I was just getting started on the natural history of ivy when the girl who had said I wasn’t pale interrupted. ‘We know the song, stupid. Uncle Mac plays it on the ruddy radio all the time. And this’, she said, indicating the one on her right, ‘is Ivy. I’m Wendy and she’s Ivy. You’d better watch out for her. ’Cos you’ve got it the wrong way round. She eats kids.’ The girl called Ivy, who wore thick glasses, bared her teeth and snapped at me, and the three of them laughed. Then they receded from my view in a slow collective hobble. ‘Pleased to meet you,’ I squeaked after them. My voice trailed away before I could finish with, ‘I’m sure we’re going to be great friends.’ Skilled as I was in looking on the bright side, I couldn’t persuade myself that we’d got off to much of a start.
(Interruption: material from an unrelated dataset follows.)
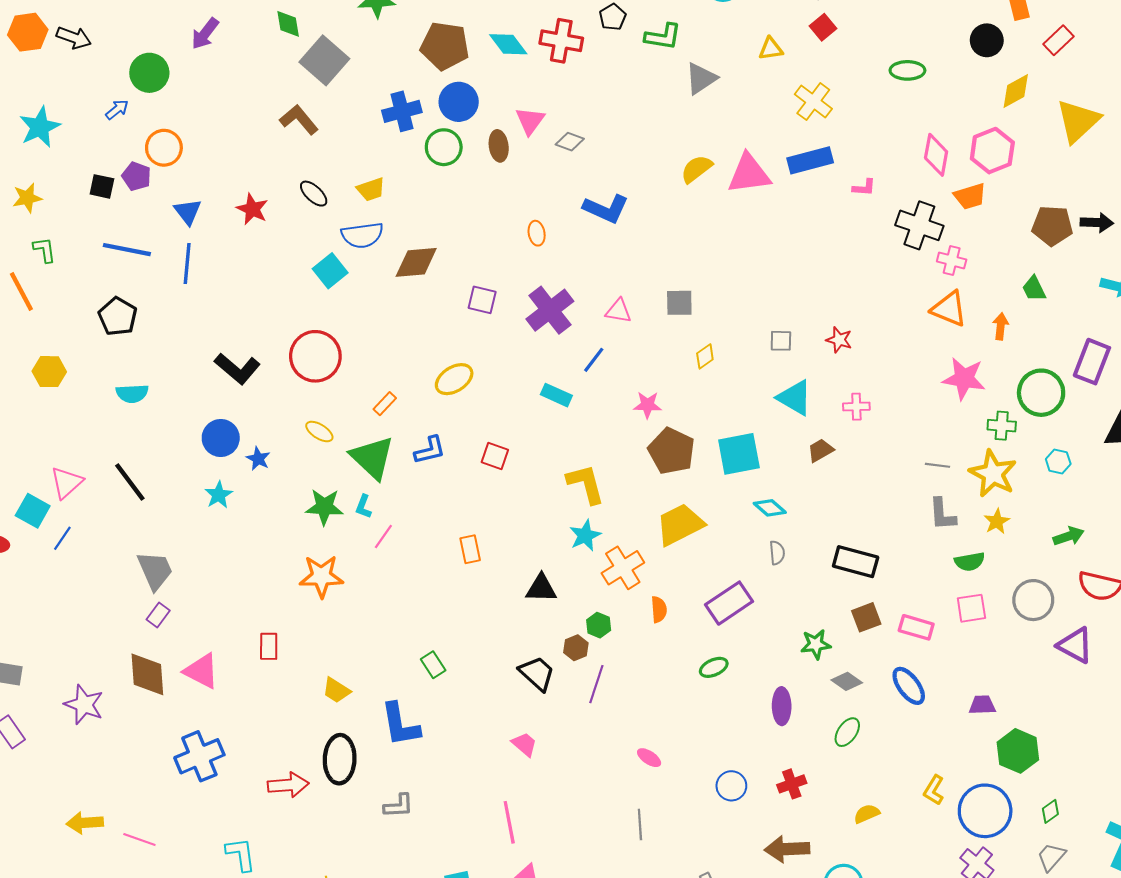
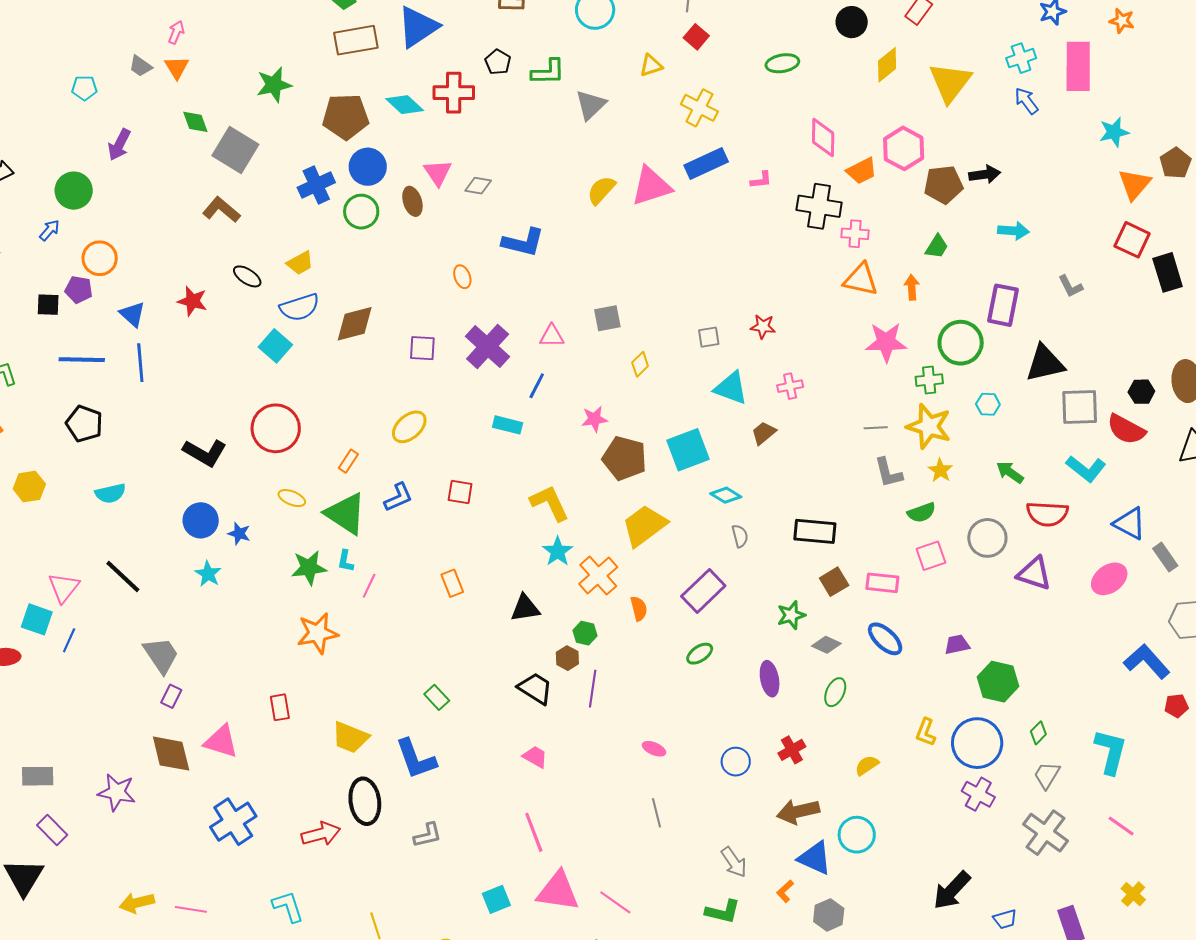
pink hexagon: (992, 151) -> (904, 148), moved
green trapezoid: (1034, 289) -> (937, 247), turned -112
green arrow: (1069, 536) -> (1010, 472), turned -116
yellow trapezoid: (336, 690) -> (350, 737), size x1.4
After that first visitation I was left alone by the other patients. Every now and then nurses popped through the door to check on me, but otherwise I was left to my thoughts. I felt better if I thought about the earlier part of the day, before I actually arrived in the hospital, rather than my recent disappointments. From the years I had spent in the room with yellow roses on the wallpaper I had acquired some skill in controlling my mental activity. In replaying the day I concentrated on the train journey, my little adventure between confinements, and above all the ambulance ride that had started the journey in such style.
I felt there were important lessons for me to learn from what had gone on between the two men in the ambulance. I was determined to work it out. It was the word ‘mate’ that really struck me. ‘Mate’, as I’d learned from Mum, was what budgies did to make a chick and what a man did to a lady when he wanted to give her a baby, but this was clearly impossible here. Martin and Mikey were both men, and there was no taily-hole in either of them, so nowhere that a baby could be put in. But still, it seemed, they mated.